The increasingly draconian austerity measures imposed under the IMF agreement sparked a mass uprising in October 2019, whose ferocity literally forced Moreno to flee the capital for the coastal city of Guayaquil. While the government was forced to beat a tactical retreat on the most deeply unpopular measure, the ending of fuel subsidies, the mass movement was contained only with the assistance of the trade union bureaucracy and the Confederation of Indigenous Nationalities of Ecuador (CONAIE), in which Yaku Pérez, the indigenous candidate in the current election, played a major role.

The mass movement of Ecuadorian workers and oppressed has also suffered the impact of the coronavirus, which has had a particularly devastating effect in Ecuador. In April of last year, the city of Guayaquil literally saw bodies piling up in the streets. The catastrophic handling of the pandemic has only deepened popular hatred of the government.

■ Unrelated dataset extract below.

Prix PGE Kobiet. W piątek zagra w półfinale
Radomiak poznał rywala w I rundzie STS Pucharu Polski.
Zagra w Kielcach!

The front running UNES candidate, Arauz, has campaigned on slogans asking voters whether they were better off before or after Moreno took office. A return to the period of surplus revenues for oil exports, however, is not an offer. Ecuador saw its GDP cut by 10 percent in 2020, while more than 600,000 workers joined the unemployment lines.

The bitter lesson of the Correa-Moreno presidencies is that the fight against social inequality, imperialist domination and the threat of dictatorship in Ecuador and throughout Latin America cannot be waged under the leadership of any faction of the national bourgeoisie, no matter what its “left” pretensions. All of them are subordinated to the profit interests of international capital.

The most urgent task is the forging of a new revolutionary leadership to mobilize the working class in opposition to the unions and political organizations that seek to subordinate workers to the bourgeoisie and fighting to unite their struggles with those of workers across the Americas and internationally to put an end to capitalism.